Durante los días siguientes los demás inquilinos del pasaje vieron cómo la gordita del Tropicana salía de su cuarto y pasaba delante de la puerta de mi pieza siempre que yo me sentaba en una mecedora a leer, y lo hacía con el pretexto de guindar una ropa en el alambre o de entrar al baño del patio o de recoger agua de la pluma, y siempre con una falda transparente para que yo le viera sus encantos y me guiñaba el ojo y me sonreía, como diciéndome: Ajá y ¿cuándo vas a ir por mí? El Chato –uno de mis amigos—se dio cuenta de la actitud seductora de la gordita y me dijo: Huy hermano, le cuento que esa pelada no quiere con nadie aquí en el pasaje y está botada por usted. Obviamente, mi mamá también se dio cuenta y me advirtió: Cuidado te vas a enredar con esa mesera porque te puede pegar una mala enfermedad.
El viernes de la siguiente semana fui con mis amigos del liceo, Jorge Barrera y Pepe Buelvas, a tomarnos un par de cervezas en el Tropicana. Yo sabía que me iba a encontrar con la gordita del pasaje pero ellos no porque no la conocían. Por eso se sorprendieron cuando vieron cómo la atractiva mesera de color claro y cabellos lisos me saludaba con una efusividad inusual y más cuando les dijo que las cervezas que yo consumiera las pagaba ella.

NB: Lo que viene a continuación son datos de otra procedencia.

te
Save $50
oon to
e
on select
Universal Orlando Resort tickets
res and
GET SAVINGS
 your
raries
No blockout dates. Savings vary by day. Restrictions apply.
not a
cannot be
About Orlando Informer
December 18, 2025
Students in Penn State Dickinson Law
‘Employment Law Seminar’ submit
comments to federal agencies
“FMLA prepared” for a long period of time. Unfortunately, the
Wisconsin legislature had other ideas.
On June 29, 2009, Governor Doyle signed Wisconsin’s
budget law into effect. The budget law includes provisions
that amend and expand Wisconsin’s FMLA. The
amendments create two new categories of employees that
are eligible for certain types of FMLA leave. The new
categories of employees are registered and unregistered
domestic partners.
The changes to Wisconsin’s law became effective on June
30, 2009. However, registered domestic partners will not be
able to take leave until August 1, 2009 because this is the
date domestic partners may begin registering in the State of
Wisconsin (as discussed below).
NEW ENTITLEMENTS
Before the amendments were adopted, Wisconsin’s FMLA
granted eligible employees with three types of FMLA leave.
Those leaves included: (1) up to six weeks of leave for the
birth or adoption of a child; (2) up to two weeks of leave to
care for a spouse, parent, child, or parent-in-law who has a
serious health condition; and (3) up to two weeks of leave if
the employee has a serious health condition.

--¡Usted se acuesta esta noche con esta mujer de lo que no hay duda!—dijo Pepe. Jorge asintió y pidió que brindáramos por ese polvo, lo cual hicimos. Y empezaron entonces a hablarme de las técnicas de excitación, del manejo del ritmo, de las posiciones, de poner el pensamiento en otra parte y de las frenadas en seco para evitar la eyaculación prematura y de otras prácticas sexuales más que ellos sabían de sobra porque eran mayores.

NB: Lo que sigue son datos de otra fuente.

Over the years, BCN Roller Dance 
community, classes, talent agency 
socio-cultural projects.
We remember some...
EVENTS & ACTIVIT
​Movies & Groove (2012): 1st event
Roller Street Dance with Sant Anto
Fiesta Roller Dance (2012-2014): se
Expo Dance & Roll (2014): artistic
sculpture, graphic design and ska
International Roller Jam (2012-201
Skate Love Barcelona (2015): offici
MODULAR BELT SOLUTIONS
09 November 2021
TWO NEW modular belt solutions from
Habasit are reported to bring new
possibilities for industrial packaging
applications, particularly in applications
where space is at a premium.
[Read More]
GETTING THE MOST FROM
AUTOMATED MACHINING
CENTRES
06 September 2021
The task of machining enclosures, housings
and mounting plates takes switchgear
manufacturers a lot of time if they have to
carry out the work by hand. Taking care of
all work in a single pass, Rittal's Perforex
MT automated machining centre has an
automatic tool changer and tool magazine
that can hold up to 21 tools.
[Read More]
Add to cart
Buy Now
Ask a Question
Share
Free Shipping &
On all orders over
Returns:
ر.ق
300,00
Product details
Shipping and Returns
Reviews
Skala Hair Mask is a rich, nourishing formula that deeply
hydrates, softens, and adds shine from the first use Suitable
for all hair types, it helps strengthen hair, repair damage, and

Cada vez que la gordita llegaba con su toallita para secarnos la mesa y recoger las botellas vacías, Pepe y Jorge no hacían sino mirarle el trasero despampanante y las piernas, que se le veían casi todas por la minifalda que usaba. Y sonreír embelesados y decirme: Que envidia, flaco, pensar que tú vas a entrar esta noche en ese paraíso. Y yo no hacía sino pensar en cómo iría a domar a esa potra desbocada en la cama, yo, pobre y desmirriado mortal sin experiencias que apenas conocía la vagina de una mujer en las láminas de la revista Luz.
--Bueno y ¿cómo hago para irme con ella?—pregunté cuando ya habíamos consumido cuatro cervezas cada uno.

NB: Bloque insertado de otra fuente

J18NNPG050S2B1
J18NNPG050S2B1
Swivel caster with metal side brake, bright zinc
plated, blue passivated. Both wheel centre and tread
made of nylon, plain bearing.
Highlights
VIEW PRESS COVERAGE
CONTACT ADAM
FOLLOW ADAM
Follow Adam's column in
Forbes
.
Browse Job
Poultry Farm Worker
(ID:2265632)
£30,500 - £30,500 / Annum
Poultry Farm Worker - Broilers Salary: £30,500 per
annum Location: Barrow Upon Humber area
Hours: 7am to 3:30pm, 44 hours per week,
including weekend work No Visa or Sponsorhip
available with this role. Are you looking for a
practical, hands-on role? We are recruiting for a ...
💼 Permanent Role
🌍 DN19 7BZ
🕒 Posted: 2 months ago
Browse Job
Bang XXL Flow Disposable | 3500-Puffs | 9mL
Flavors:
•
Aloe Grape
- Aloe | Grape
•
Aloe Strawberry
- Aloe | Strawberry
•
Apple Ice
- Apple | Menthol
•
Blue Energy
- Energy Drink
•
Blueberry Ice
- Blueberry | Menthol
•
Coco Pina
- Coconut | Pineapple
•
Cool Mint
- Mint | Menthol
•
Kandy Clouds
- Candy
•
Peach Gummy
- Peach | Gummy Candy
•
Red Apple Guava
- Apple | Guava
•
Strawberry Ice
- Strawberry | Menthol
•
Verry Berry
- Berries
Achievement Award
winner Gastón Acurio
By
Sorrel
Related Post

--Tienes que ir al mostrador y decirle al cantinero que vas a pagar la multa por las dos horas que le faltan por trabajar a tu amiga—me dijo Jorge y le hizo señas a la gordita para que llegara a la mesa con la cuenta.
--Lo demás ya te lo hemos explicado y lo que no, ella se encargará de explicártelo—agregó Pepe.
Y así lo hice. Pagué al cantinero la multa y mi gordita y yo salimos a los pocos minutos del bar con rumbo al pasaje. Pepe y Jorge nos acompañaron hasta la esquina de la calle 37 con avenida primera. Y solo se fueron en sus bicicletas cuando desde esa esquina nos vieron entrar en el rancho de palma y bahareque de nuestro destino.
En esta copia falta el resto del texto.